Your objective » Find the word "амнистии" in the listing, and copy out each line where it turns up.

Record extracts »
---
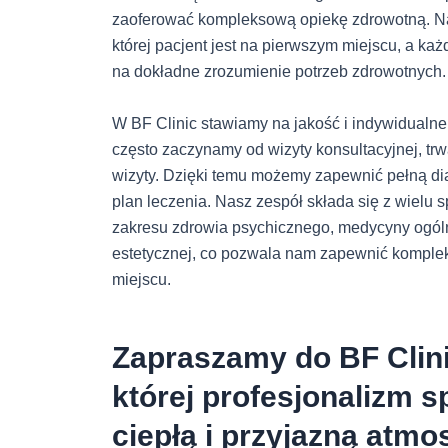
zaoferować kompleksową opiekę zdrowotną. Nas
której pacjent jest na pierwszym miejscu, a ka
na dokładne zrozumienie potrzeb zdrowotnych.
W BF Clinic stawiamy na jakość i indywidualne 
często zaczynamy od wizyty konsultacyjnej, trw
wizyty. Dzięki temu możemy zapewnić pełną d
plan leczenia. Nasz zespół składa się z wielu s
zakresu zdrowia psychicznego, medycyny ogól
estetycznej, co pozwala nam zapewnić kompl
miejscu.
Zapraszamy do BF Clinic
której profesjonalizm s
ciepłą i przyjazną atmo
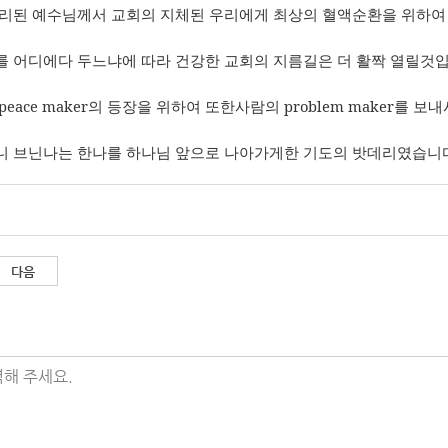
리된 예수님께서 교회의 지체된 우리에게 최상의 혈액순환을 위하여
 어디에다 두느냐에 따라 건강한 교회의 지름길은 더 활짝 열릴것
peace maker
의 등장을 위하여 또한사람의
problem maker
를 보내
 브닌나는 한나를 하나님 앞으로 나아가게한 기도의 밧데리였습니
다음
해 주세요.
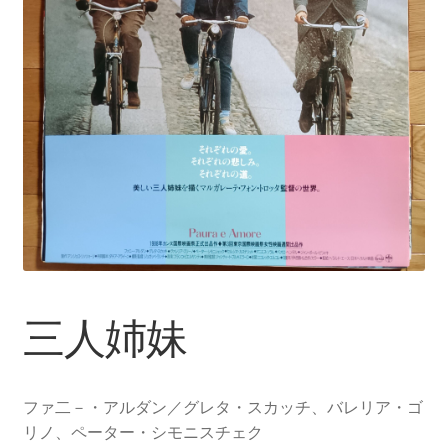
三人姉妹
ファ二－・アルダン／グレタ・スカッチ、バレリア・ゴ
リノ、ペーター・シモニスチェク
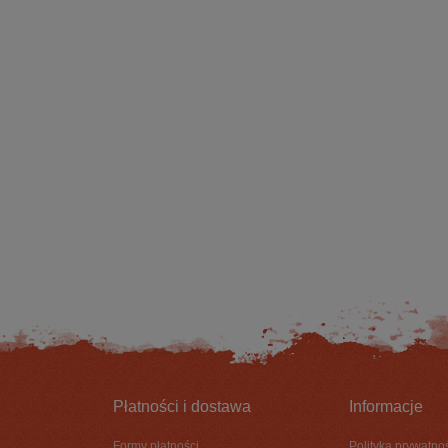
AWIK YORK 0709 2G
BUTY GUMOWCE LEMIGO SUPER LEK
9,90 zł
119,90 zł
DO KOSZYKA
DO KOSZYKA
Płatności i dostawa
Informacje
Formy płatności
Polityka prywatno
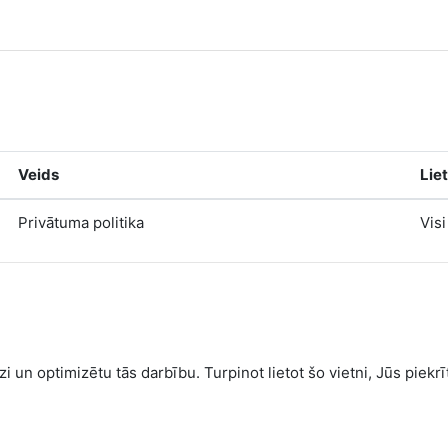
Veids
Lie
Privātuma politika
Visi
i un optimizētu tās darbību. Turpinot lietot šo vietni, Jūs piekrī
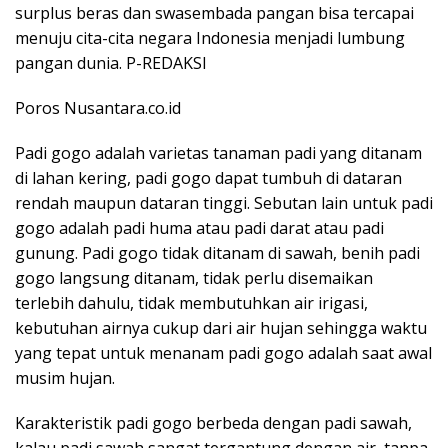
Poros Nusantara.co.id
Padi gogo adalah varietas tanaman padi yang ditanam
di lahan kering, padi gogo dapat tumbuh di dataran
rendah maupun dataran tinggi. Sebutan lain untuk padi
gogo adalah padi huma atau padi darat atau padi
gunung. Padi gogo tidak ditanam di sawah, benih padi
gogo langsung ditanam, tidak perlu disemaikan
terlebih dahulu, tidak membutuhkan air irigasi,
kebutuhan airnya cukup dari air hujan sehingga waktu
yang tepat untuk menanam padi gogo adalah saat awal
musim hujan.
Karakteristik padi gogo berbeda dengan padi sawah,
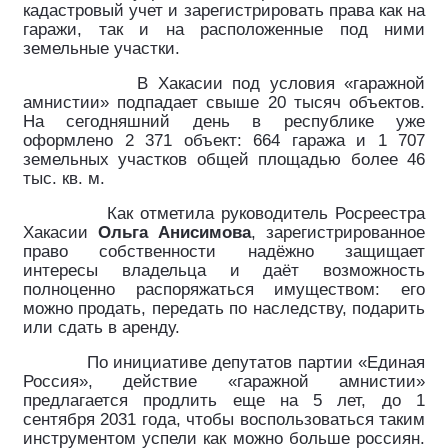
кадастровый учет и зарегистрировать права как на
гаражи, так и на расположенные под ними
земельные участки.
В Хакасии под условия «гаражной
амнистии» подпадает свыше 20 тысяч объектов.
На сегодняшний день в республике уже
оформлено 2 371 объект: 664 гаража и 1 707
земельных участков общей площадью более 46
тыс. кв. м.
Как отметила руководитель Росреестра
Хакасии
Ольга Анисимова
, зарегистрированное
право собственности надёжно защищает
интересы владельца и даёт возможность
полноценно распоряжаться имуществом: его
можно продать, передать по наследству, подарить
или сдать в аренду.
По инициативе депутатов партии «Единая
Россия», действие «гаражной амнистии»
предлагается продлить еще на 5 лет, до 1
сентября 2031 года, чтобы воспользоваться таким
инструментом успели как можно больше россиян.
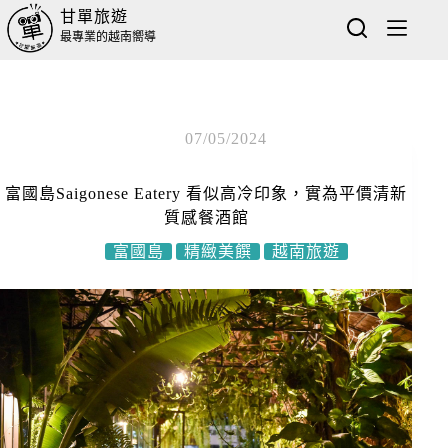
甘單旅遊
最專業的越南嚮導
07/05/2024
富國島Saigonese Eatery 看似高冷印象，實為平價清新
質感餐酒館
富國島
精緻美饌
越南旅遊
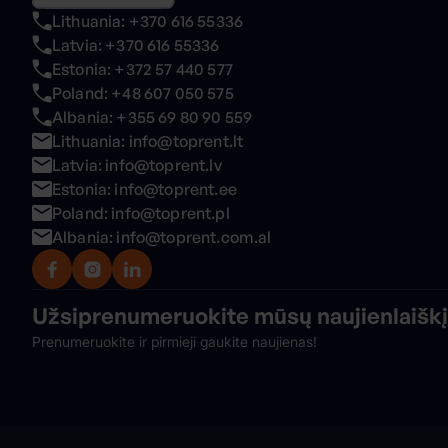
Lithuania: +370 616 55336
Latvia: +370 616 55336
Estonia: +372 57 440 577
Poland: +48 607 050 575
Albania: +355 69 80 90 559
Lithuania: info@toprent.lt
Latvia: info@toprent.lv
Estonia: info@toprent.ee
Poland: info@toprent.pl
Albania: info@toprent.com.al
Užsiprenumeruokite mūsų
naujienlaiškį
Prenumeruokite ir pirmieji gaukite naujienas!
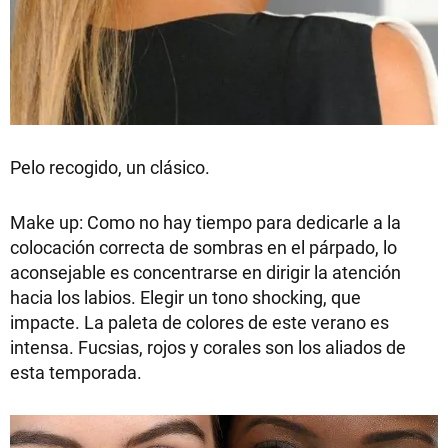
Pelo recogido, un clásico.
Make up: Como no hay tiempo para dedicarle a la
colocación correcta de sombras en el párpado, lo
aconsejable es concentrarse en dirigir la atención
hacia los labios. Elegir un tono shocking, que
impacte. La paleta de colores de este verano es
intensa. Fucsias, rojos y corales son los aliados de
esta temporada.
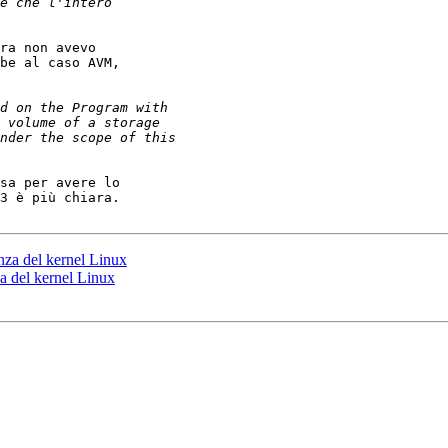
ra non avevo

be al caso AVM,

sa per avere lo

3 è più chiara.

nza del kernel Linux
a del kernel Linux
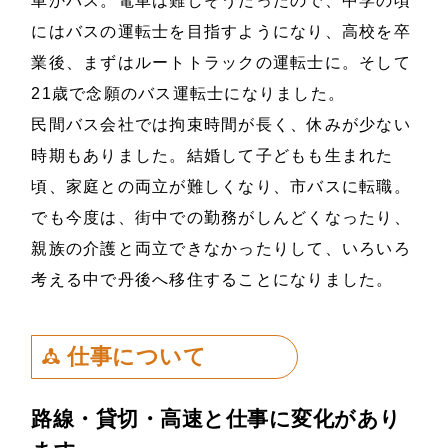
車かバス。電車は難しそうだったので、中学の頃
にはバスの運転士を目指すようになり、高校を卒
業後、まずはルートトラックの運転士に。そして
21歳で念願のバス運転士になりました。
民間バス会社では拘束時間が長く、休みが少ない
時期もありました。結婚して子どもも生まれた
頃、家庭との両立が難しくなり、市バスに転職。
でも今度は、街中での勤務がしんどくなったり、
親族の介護と両立できなかったりして、いろいろ
考える中で丹後へ移住することになりました。
仕事について
路線・貸切・高速と仕事に変化があり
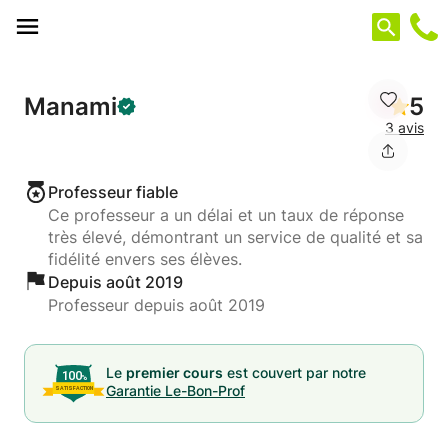
Panneau de gestion des cookies
Manami
5
3 avis
Professeur fiable
Ce professeur a un délai et un taux de réponse
très élevé, démontrant un service de qualité et sa
fidélité envers ses élèves.
Depuis août 2019
Professeur depuis août 2019
Le
premier cours
est couvert par notre
Garantie Le-Bon-Prof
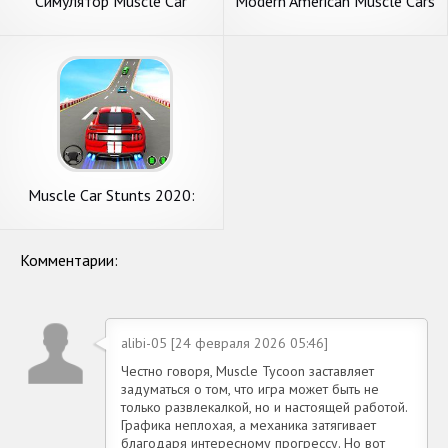
Симулятор Muscle Car
Modern American Muscle Cars
2
Muscle Car Stunts 2020:
Mega Ramp Stunt Car Games
Комментарии:
alibi-05 [24 февраля 2026 05:46]
Честно говоря, Muscle Tycoon заставляет
задуматься о том, что игра может быть не
только развлекалкой, но и настоящей работой.
Графика неплохая, а механика затягивает
благодаря интересному прогрессу. Но вот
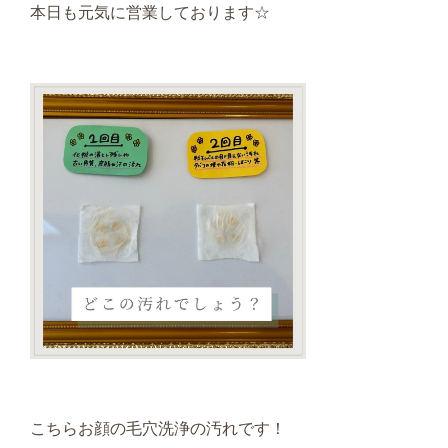
本日も元気に営業しております☆
こちらお顔の毛穴洗浄の汚れです！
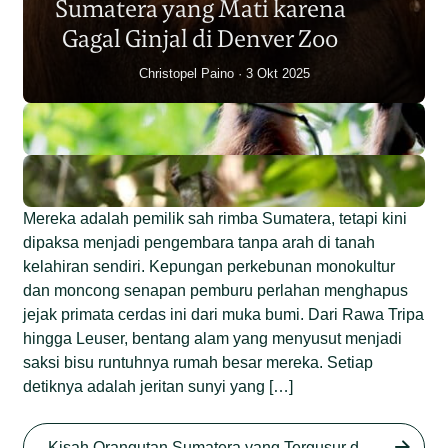
Sumatera yang Mati karena
Junaidi Hanafiah
14 Jul 2026
Gagal Ginjal di Denver Zoo
Christopel Paino
3 Okt 2025
Mereka adalah pemilik sah rimba Sumatera, tetapi kini
dipaksa menjadi pengembara tanpa arah di tanah
kelahiran sendiri. Kepungan perkebunan monokultur
dan moncong senapan pemburu perlahan menghapus
jejak primata cerdas ini dari muka bumi. Dari Rawa Tripa
hingga Leuser, bentang alam yang menyusut menjadi
saksi bisu runtuhnya rumah besar mereka. Setiap
detiknya adalah jeritan sunyi yang […]
Begini Nasib Orangutan
Sumatera di Rawa Tripa
Kisah Orangutan Sumatera yang Tergusur dari Rumah Sendiri series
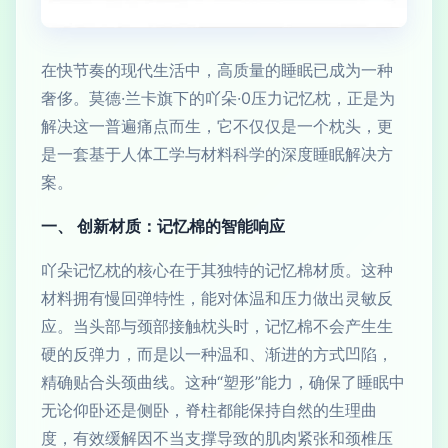
在快节奏的现代生活中，高质量的睡眠已成为一种
奢侈。莫德·兰卡旗下的吖朵·0压力记忆枕，正是为
解决这一普遍痛点而生，它不仅仅是一个枕头，更
是一套基于人体工学与材料科学的深度睡眠解决方
案。
一、 创新材质：记忆棉的智能响应
吖朵记忆枕的核心在于其独特的记忆棉材质。这种
材料拥有慢回弹特性，能对体温和压力做出灵敏反
应。当头部与颈部接触枕头时，记忆棉不会产生生
硬的反弹力，而是以一种温和、渐进的方式凹陷，
精确贴合头颈曲线。这种“塑形”能力，确保了睡眠中
无论仰卧还是侧卧，脊柱都能保持自然的生理曲
度，有效缓解因不当支撑导致的肌肉紧张和颈椎压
---
Output of the exercise »
амнистии» подпадает свыше 20 тысяч объектов.
Россия», действие «гаражной амнистии»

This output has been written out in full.